To make self-defense more accessible for abused women, some jurisdictions have also introduced legislative guidance on the potential relevance of family violence evidence to explain how domestic abuse might have led the defendant to believe that their fatal violence was necessary and reasonable, even if the threat of harm was not immediate or the response proportional (Table 1). In Victoria, Western Australia, and South Australia, the provisions explicitly permit a range of social context evidence known to be important in understanding the dynamics of family violence, such as the history of the relationship and violence within it, the cumulative effect of family violence, and the possible consequences of separation from the abuser, Crimes Act 1958 (Vic) s322J(1); Evidence Act 1906 (WA) s38; Evidence Act 1929 (SA) s34W, while Queensland only makes admissible relevant evidence of the history of the domestic relationship, Evidence Act 1977 (Qld), s132B. Victoria, Western Australia, and South Australia have also introduced mandatory jury directions to ensure the jury is informed on the nature and dynamics of family violence and how it may be relevant to claims of self-defense, Evidence Act 1906 (WA) s39C, s39E, s39F; Evidence Act 1929 (SA) s34Y; Jury Directions Act 2015 (Vic) s59, s60. These new self-defense provisions work toward ensuring an abused woman's claim of self-defense will be properly assessed with reference to the wider social circumstances surrounding the offence and the cumulative impact of domestic violence.

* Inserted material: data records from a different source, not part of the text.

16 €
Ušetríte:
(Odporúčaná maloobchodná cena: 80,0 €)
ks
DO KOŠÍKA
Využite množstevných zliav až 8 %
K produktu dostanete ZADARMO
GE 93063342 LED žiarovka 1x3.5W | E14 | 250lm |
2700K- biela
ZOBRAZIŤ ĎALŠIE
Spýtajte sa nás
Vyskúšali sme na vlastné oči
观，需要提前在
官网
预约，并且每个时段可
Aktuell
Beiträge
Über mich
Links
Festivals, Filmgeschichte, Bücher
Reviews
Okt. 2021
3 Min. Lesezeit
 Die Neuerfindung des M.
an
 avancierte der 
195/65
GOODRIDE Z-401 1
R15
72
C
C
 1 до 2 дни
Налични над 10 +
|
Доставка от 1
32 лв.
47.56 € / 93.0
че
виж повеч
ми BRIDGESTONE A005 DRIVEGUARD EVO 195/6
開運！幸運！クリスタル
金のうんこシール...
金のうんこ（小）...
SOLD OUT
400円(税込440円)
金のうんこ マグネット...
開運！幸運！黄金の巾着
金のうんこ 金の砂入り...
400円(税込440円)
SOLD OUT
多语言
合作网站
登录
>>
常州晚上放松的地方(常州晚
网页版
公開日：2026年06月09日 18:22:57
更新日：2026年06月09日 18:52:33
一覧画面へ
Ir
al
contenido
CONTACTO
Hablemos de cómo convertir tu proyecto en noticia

Specialized defense tailored to victims of abuse
Rather than expand the law of self-defense, Queensland is the only jurisdiction to have introduced a specialized partial defense tailored to “killing for preservation in an abusive domestic relationship,” Criminal Code 1899 (Qld) s304B. The new partial defense was designed to create a defense for “victims of domestic violence who, fearing for their lives, kill their abusers in circumstances that would otherwise constitute murder” (Edgely & Marchetti, 2011, p. 125), and unlike self-defense in Queensland, 1 it may be available for those who kill in non-confrontational circumstances. However, while the defense eliminates the need for establishing an imminent threat, it has been criticized for operating as partial defense (Edgely & Marchetti, 2011; Hopkins & Easteal, 2010). This reduces a murder conviction to manslaughter, rather than a complete acquittal.

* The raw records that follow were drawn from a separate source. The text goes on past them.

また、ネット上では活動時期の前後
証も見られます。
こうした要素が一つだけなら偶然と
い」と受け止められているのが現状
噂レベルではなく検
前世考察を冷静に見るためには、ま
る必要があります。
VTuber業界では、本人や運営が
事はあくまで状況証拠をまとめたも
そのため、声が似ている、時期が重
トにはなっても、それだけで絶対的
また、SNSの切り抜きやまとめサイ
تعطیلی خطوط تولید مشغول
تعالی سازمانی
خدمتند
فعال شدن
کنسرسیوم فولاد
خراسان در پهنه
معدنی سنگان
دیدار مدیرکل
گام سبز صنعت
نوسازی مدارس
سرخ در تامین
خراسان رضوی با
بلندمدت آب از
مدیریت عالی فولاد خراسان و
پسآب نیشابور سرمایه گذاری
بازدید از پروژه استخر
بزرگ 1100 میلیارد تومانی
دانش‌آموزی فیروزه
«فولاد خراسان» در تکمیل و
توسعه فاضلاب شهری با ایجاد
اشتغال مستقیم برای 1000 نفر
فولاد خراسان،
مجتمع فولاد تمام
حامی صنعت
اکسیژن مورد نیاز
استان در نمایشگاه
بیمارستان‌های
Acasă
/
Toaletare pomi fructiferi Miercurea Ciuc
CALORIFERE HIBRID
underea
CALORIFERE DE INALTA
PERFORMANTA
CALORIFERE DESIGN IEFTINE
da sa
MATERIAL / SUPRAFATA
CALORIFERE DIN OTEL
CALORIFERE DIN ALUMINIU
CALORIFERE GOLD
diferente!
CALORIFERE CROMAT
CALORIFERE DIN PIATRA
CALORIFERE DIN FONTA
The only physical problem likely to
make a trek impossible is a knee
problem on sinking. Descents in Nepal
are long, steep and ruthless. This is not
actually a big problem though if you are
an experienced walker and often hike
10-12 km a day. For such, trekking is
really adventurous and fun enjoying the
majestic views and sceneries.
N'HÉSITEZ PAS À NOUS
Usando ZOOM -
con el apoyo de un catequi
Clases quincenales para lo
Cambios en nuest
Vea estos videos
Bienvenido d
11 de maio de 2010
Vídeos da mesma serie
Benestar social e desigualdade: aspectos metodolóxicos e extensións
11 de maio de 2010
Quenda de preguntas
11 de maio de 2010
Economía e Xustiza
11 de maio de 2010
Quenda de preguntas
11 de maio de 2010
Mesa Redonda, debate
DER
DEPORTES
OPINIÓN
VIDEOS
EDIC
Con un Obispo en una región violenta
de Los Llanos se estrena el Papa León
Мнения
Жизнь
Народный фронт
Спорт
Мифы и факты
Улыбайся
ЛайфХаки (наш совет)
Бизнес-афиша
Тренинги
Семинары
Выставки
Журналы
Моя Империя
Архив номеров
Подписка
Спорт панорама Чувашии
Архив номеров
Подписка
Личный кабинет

Provocation and excessive self-defense
The controversial partial defense of provocation has also been subjected to substantial review and reform in both Australia and overseas (Fitz-Gibbon & Sheehy, 2019; Quick & Wells, 2012; Tyson, 2012). Provocation applies when a person has understandably lost control and responded with lethal force to provocative circumstances (Sheehy et al., 2012b). However, several jurisdictions have abolished the “outdated” defense in response to concerns that it operated in a gender-bias manner, inappropriately excusing men who killed their female partners out of anger, jealously, or possessiveness (Crofts & Tyson, 2013). In contrast, others expressed concerns for victims of prolonged abuse if provocation was abolished (Select Committee on the Partial Defence of Provocation [Select Committee], 2013; Tolmie, 2005). Instead, jurisdictions including Queensland, New South Wales, and Canada have retained provocation to ensure its continued availability for abused women who may not meet the requirements of self-defense but introduced provisions restricting its access for inappropriate male lethal violence (see Fitz-Gibbon & Sheehy, 2019).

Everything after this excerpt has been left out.